Выбрать главу

  Едва скиф вышел в коридор, Гела и её напарница по ночному дежурству Мирена присели возле столика на софу и, слушая вполуха прорывавшиеся из-за двойного полога привычные звуки развернувшейся там любовной битвы, накинулись на еду. Через пять минут, выпив с подругой по чаше разбавленного ещё на поварне вина и обменявшись с нею нежными поцелуями в щёчки, прихватив из плетёнки по паре румяных пирожков с мясом и творогом, Гела бесшумно упорхнула из комнаты. Проводив её завистливым взглядом, рыжеволосая Мирена тихонько вздохнула и вновь наполнила свою чашу сладким заморским вином.

  Гела нашла Савмака в той же комнате в дальнем конце коридора, где она три ночи обучала его любовным играм.

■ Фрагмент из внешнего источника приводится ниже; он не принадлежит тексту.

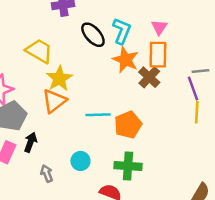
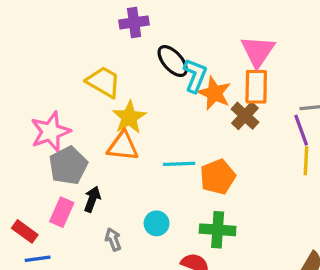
pink triangle: (159, 27) -> (258, 51), size x1.6
cyan L-shape: (122, 31) -> (195, 75), moved
orange triangle: (54, 101) -> (123, 146), turned 44

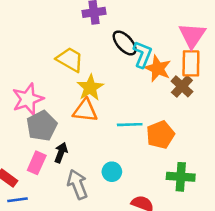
green cross: (218, 230) -> (181, 177), moved
gray arrow: (113, 239) -> (77, 184), size x1.6

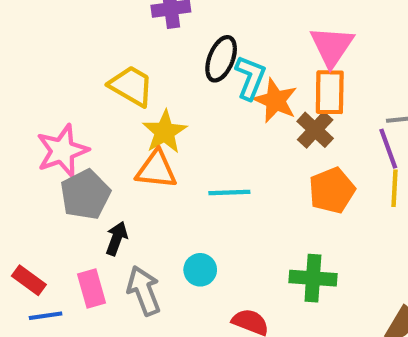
black ellipse: (125, 43) -> (221, 59), turned 64
orange pentagon: (160, 135) -> (332, 190), moved
pink rectangle: (37, 163) -> (92, 289), moved, turned -40

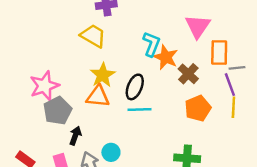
black ellipse: (221, 59) -> (135, 87), moved
yellow trapezoid: (131, 86) -> (93, 36), moved
orange rectangle: (330, 92) -> (219, 52), moved
cyan circle: (200, 270) -> (111, 152), moved

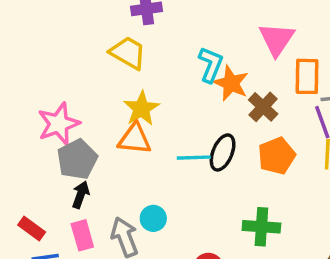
black ellipse: (135, 87) -> (223, 152), moved
black arrow: (75, 136) -> (81, 195), moved

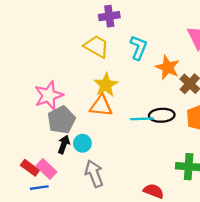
cyan L-shape: (211, 65) -> (138, 48), moved
black ellipse: (223, 152) -> (162, 115), turned 65
cyan circle: (153, 218) -> (82, 143), moved
pink rectangle: (82, 235) -> (46, 169), moved, turned -30

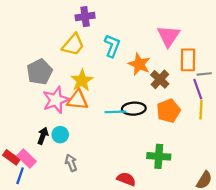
yellow trapezoid: (96, 46) -> (73, 45), turned 100
pink star: (49, 95) -> (56, 100), moved
gray pentagon: (61, 120) -> (40, 72), moved
gray arrow: (94, 174) -> (71, 163), size x0.7
blue line: (39, 188) -> (20, 176), turned -63

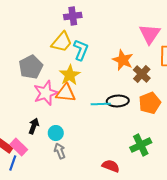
cyan L-shape: (112, 46) -> (81, 50), moved
cyan circle: (60, 135) -> (56, 133), moved
green cross: (159, 156) -> (141, 145), turned -30

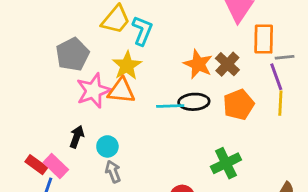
orange star: (123, 60) -> (198, 64), moved

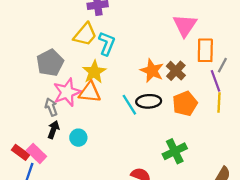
gray line: (285, 57) -> (222, 65), turned -56
cyan line: (170, 106) -> (129, 105), turned 60
gray arrow: (113, 172) -> (51, 107), moved

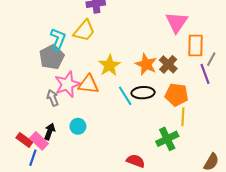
cyan L-shape: (107, 44) -> (58, 39), moved
yellow star: (94, 72) -> (109, 65), moved
yellow line: (219, 102) -> (183, 117), moved
orange pentagon: (185, 104) -> (177, 95), turned 30
black arrow: (53, 130) -> (50, 132), moved

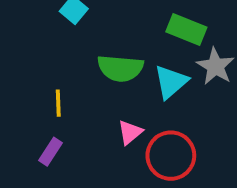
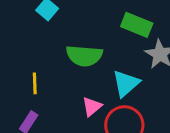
cyan triangle: (171, 82) -> (126, 83), moved

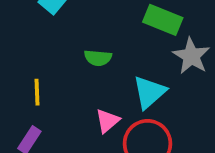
green semicircle: (84, 56) -> (98, 58), size x0.6

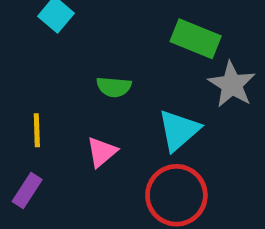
pink triangle: (107, 121) -> (102, 152), moved

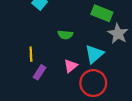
pink triangle: (102, 152) -> (71, 66), moved
purple rectangle: (27, 190) -> (40, 72), moved

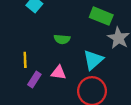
pink triangle: (71, 66) -> (59, 73), moved, turned 48

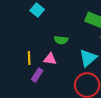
pink triangle: (59, 73) -> (50, 59), moved

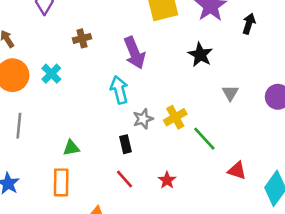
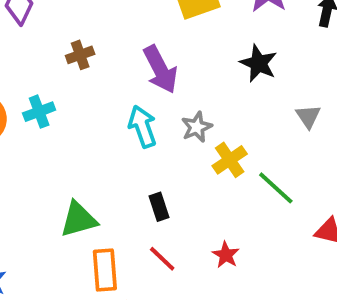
cyan cross: (51, 74) -> (39, 112), turned 30
gray star: (143, 119) -> (197, 127), moved
green triangle: (71, 148) -> (79, 219), size x1.5
orange rectangle: (61, 182) -> (105, 270), moved

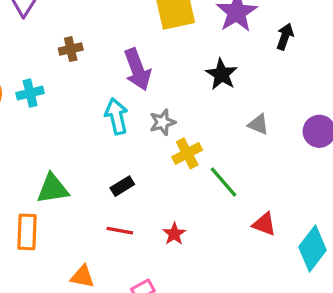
gray triangle: (308, 116) -> (258, 124), turned -40
black rectangle: (159, 207) -> (122, 186), turned 70
red line: (162, 259) -> (120, 231), turned -40
orange rectangle: (105, 270) -> (27, 232), moved

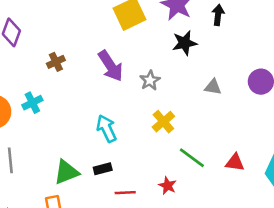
black star: (222, 74) -> (185, 43), moved, turned -30
cyan arrow: (116, 116) -> (107, 129), moved
gray star: (162, 122) -> (150, 80), moved
green line: (224, 182) -> (192, 158), moved
black rectangle: (122, 186) -> (103, 169), moved, turned 30

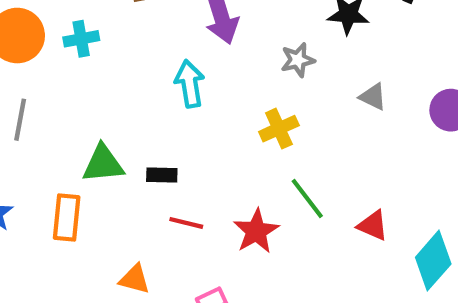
gray star: (150, 80) -> (298, 60), moved
cyan arrow: (107, 129) -> (190, 84), moved
red star: (168, 186) -> (256, 231), size x1.5

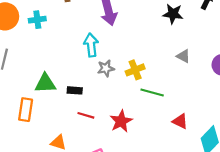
gray star: (298, 60) -> (106, 68), moved
green line: (307, 198) -> (152, 92), moved, turned -40

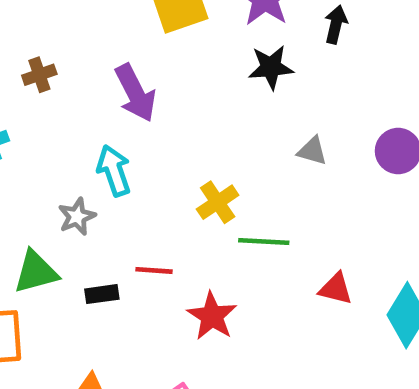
gray star: (106, 68) -> (77, 217), moved
black rectangle: (75, 90) -> (102, 294), moved
red line: (86, 115) -> (154, 270), moved

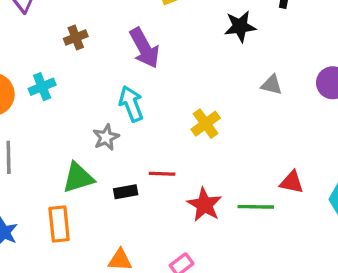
green line: (264, 242) -> (256, 207), moved

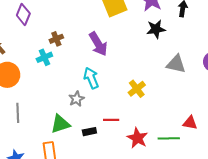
gray triangle: (272, 85) -> (176, 64), size x1.5
cyan cross: (42, 87) -> (44, 57), moved

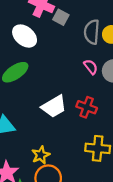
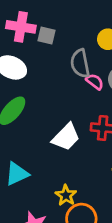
gray semicircle: (92, 32) -> (80, 63), moved

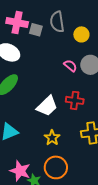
gray semicircle: (80, 63) -> (57, 22), moved
yellow star: (66, 195) -> (52, 138), moved

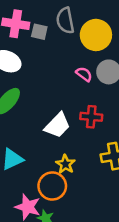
yellow circle: (81, 34) -> (96, 35), size x1.6
orange circle: (56, 167) -> (52, 186), moved

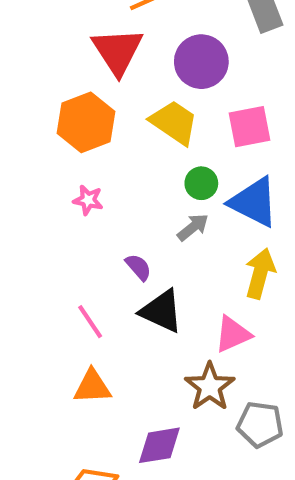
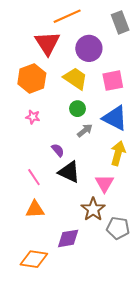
green circle: (201, 183) -> (78, 109), moved
pink triangle: (233, 334) -> (104, 183), turned -36

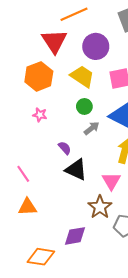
pink line: (34, 177) -> (23, 174), moved
orange triangle: (35, 209) -> (27, 207), moved

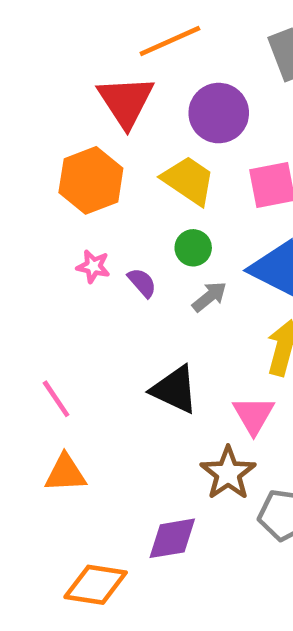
purple semicircle: (65, 148) -> (142, 283), moved

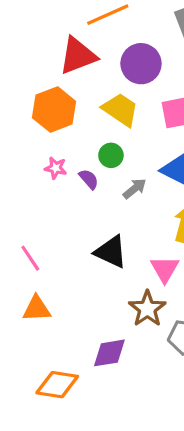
red triangle: (126, 101) -> (78, 56), turned 42
green circle: (193, 248) -> (111, 155), moved

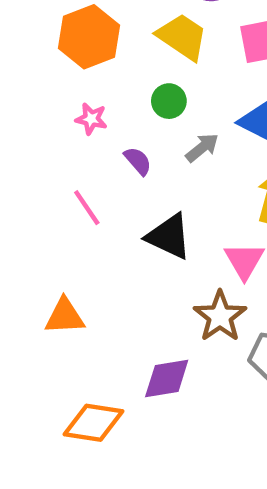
purple semicircle: (89, 179) -> (138, 161), moved
pink line: (30, 258) -> (87, 208), moved

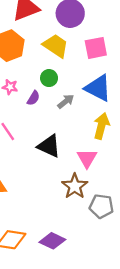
purple semicircle: (138, 161) -> (33, 98), moved, turned 72
purple diamond: (167, 378) -> (52, 241), moved, turned 35

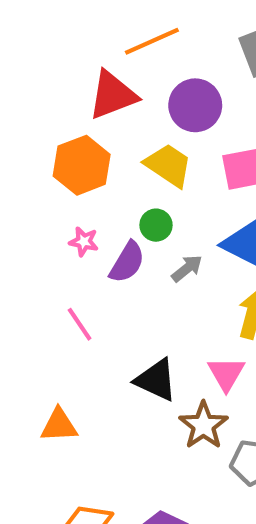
purple semicircle: (33, 98) -> (127, 262), size x1.5
black triangle: (49, 146) -> (156, 380), moved

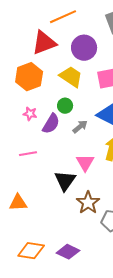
pink line: (80, 324) -> (28, 154), turned -66
pink triangle: (226, 374) -> (85, 163), moved
black triangle: (156, 380) -> (65, 181), turned 40

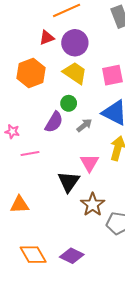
red triangle: (44, 43) -> (47, 38), size x0.6
purple circle: (84, 48) -> (75, 43), moved
pink star: (30, 114) -> (12, 131), moved
orange diamond: (31, 251) -> (33, 255), turned 52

Не успела она войти, как оказалась в крепких объятиях юноши. Положив пирожки на невидимый во тьме столик справа у двери, она обвила его шею руками и впилась в его сладкие мягкие губы долгим, ненасытным поцелуем. Влюбившись за эти три ночи в своего пухлогубого, нежного ученика, Гела чуть ли не впервые в жизни решилась обмануть свою госпожу ради того, чтобы провести с ним ещё одну - последнюю - ночь. Осыпая его с ног до головы жаркими поцелуями и побуждая вновь и вновь брать её всеми возможными способами, она так и не призналась ему, что завтра его увезут в Пантикапей, опасаясь, как бы он не наделал глупостей. Савмак же из её любовной одержимости сделал неутешительный вывод, что Гела устроила ему последнее испытание, и следующую ночь ему предстоит провести в спальне хозяйки. Закравшуюся было мысль придушить рабыню и попытаться убежать, пока есть такая возможность, он тут же прогнал прочь, заранее зная, что у него не поднимется на неё рука.

  После завтрака вымотанный бессонной ночью Савмак, как обычно, отправился вместе с двумя здешними конюхами-сарматами на конюшню. Вместе с конюшим надзирателем Аорсом они выкатили из сарая на поливаемую зарядившим с ночи мелким моросящим дождём улицу две кибитки и впрягли в них по две пары лошадей: в первую - серых и мышастых, во вторую - гнедых и буланых. Тем временем пятеро отобранных к отъезду рабов под присмотром Пакора носили из кладовых и аккуратно укладывали в устилавшую толстым слоем дно кибиток солому амфоры с вином, бочонки с мёдом, горшки с вареньем, финиками, изюмом и прочим.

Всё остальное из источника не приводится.